* Records:
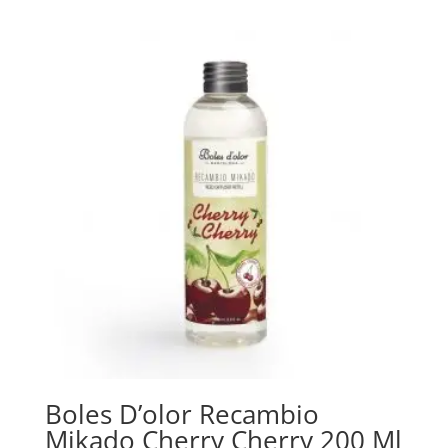
Boles D’olor Recambio
Mikado Cherry Cherry 200 Ml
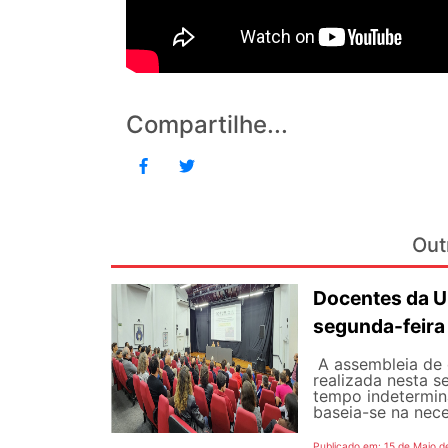
Compartilhe...
Out
Docentes da U
segunda-feira
A assembleia de 
realizada nesta s
tempo indetermina
baseia-se na nece
Publicado em: 15 de Maio d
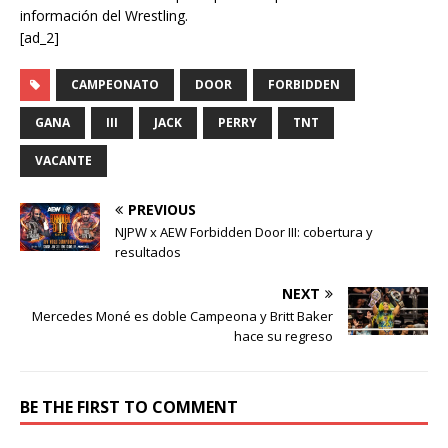
información del Wrestling.
[ad_2]
CAMPEONATO
DOOR
FORBIDDEN
GANA
III
JACK
PERRY
TNT
VACANTE
PREVIOUS
NJPW x AEW Forbidden Door III: cobertura y
resultados
NEXT
Mercedes Moné es doble Campeona y Britt Baker
hace su regreso
BE THE FIRST TO COMMENT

* What to work on: Omitting the pictures, copy each record above exactly as it stands.

* Task output:
Boles D’olor Recambio
Mikado Cherry Cherry 200 Ml
Compartilhe...
Out
Docentes da U
segunda-feira
A assembleia de 
realizada nesta s
tempo indetermina
baseia-se na nece
Publicado em: 15 de Maio d
información del Wrestling.
[ad_2]
CAMPEONATO
DOOR
FORBIDDEN
GANA
III
JACK
PERRY
TNT
VACANTE
PREVIOUS
NJPW x AEW Forbidden Door III: cobertura y
resultados
NEXT
Mercedes Moné es doble Campeona y Britt Baker
hace su regreso
BE THE FIRST TO COMMENT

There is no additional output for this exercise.